Funding Circle, a U.K.-based small business lender that has been lending in the U.S. for several years, recently announced plans to sell its U.S. division. In 2023, the company lent out $491 million in the U.S. and reported a loss of $29 million from those efforts. Ironically, Funding Circle is one of the lenders that  lobbied the SBA to change its rules to allow it to enter this market. The lobbying was successful but the company is leaving the market anyway. 

And Funding Circle is not alone. Amazon recently announced that it will stop underwriting loans for its $140 billion Marketplace business, shutting off an important source of capital for its third-party sellers. A few months ago, Business Insider published an article noting that Amazon’s economists have growing concerns about rising defaults in their portfolio.

And Fund-Ex Solutions recently shut down its SBA business. In fiscal year 2023, it issued just shy of $145 million in SBA loans. It issued $69 million in SBA loans in the first five months of this fiscal year.

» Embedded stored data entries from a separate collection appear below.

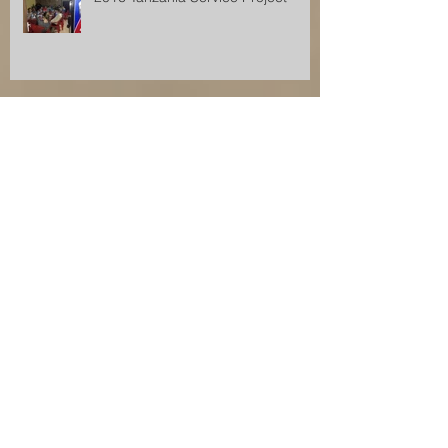
lafayette Hills Service Project
Research
Archive
December 2017
(1)
1 post
November 2017
(2)
2 posts
August 2017
(2)
2 posts
July 2017
(1)
1 post
June 2017
(1)
1 post
April 2017
(1)
1 post
July 2016
(1)
1 post
November 2015
(1)
1 post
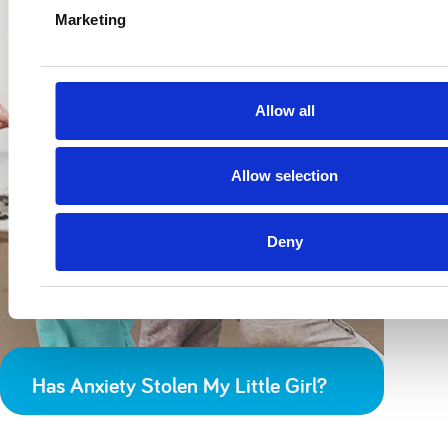
Marketing
Allow all
Allow selection
Deny
Has Anxiety Stolen My Little Girl?
I’m Sorry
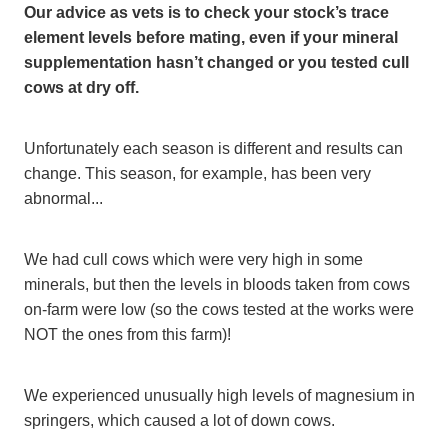
Our advice as vets is to check your stock’s trace
element levels before mating, even if your mineral
supplementation hasn’t changed or you tested cull
cows at dry off.
Unfortunately each season is different and results can
change. This season, for example, has been very
abnormal...
We had cull cows which were very high in some
minerals, but then the levels in bloods taken from cows
on-farm were low (so the cows tested at the works were
NOT the ones from this farm)!
We experienced unusually high levels of magnesium in
springers, which caused a lot of down cows.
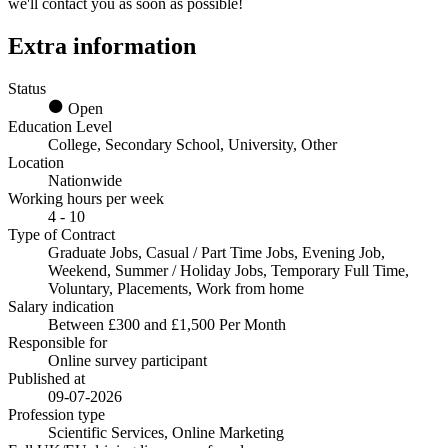
we'll contact you as soon as possible!
Extra information
Status
Open
Education Level
College, Secondary School, University, Other
Location
Nationwide
Working hours per week
4 - 10
Type of Contract
Graduate Jobs, Casual / Part Time Jobs, Evening Job,
Weekend, Summer / Holiday Jobs, Temporary Full Time,
Voluntary, Placements, Work from home
Salary indication
Between £300 and £1,500 Per Month
Responsible for
Online survey participant
Published at
09-07-2026
Profession type
Scientific Services, Online Marketing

Many members of its team have moved to a small community bank in Alabama. At MultiFunding, we recently learned that one of our primary SBA lenders, a community bank in California that we have worked with for more than five years, has tightened up its credit terms. What does this all mean? 

Time will tell. But if history repeats itself, when small business lending starts to decline, it is often a warning of coming economic turbulence. Of course, if that proves to be true in this case, we just may see those interest rate drops after all.

Ami Kassar is CEO of MultiFunding.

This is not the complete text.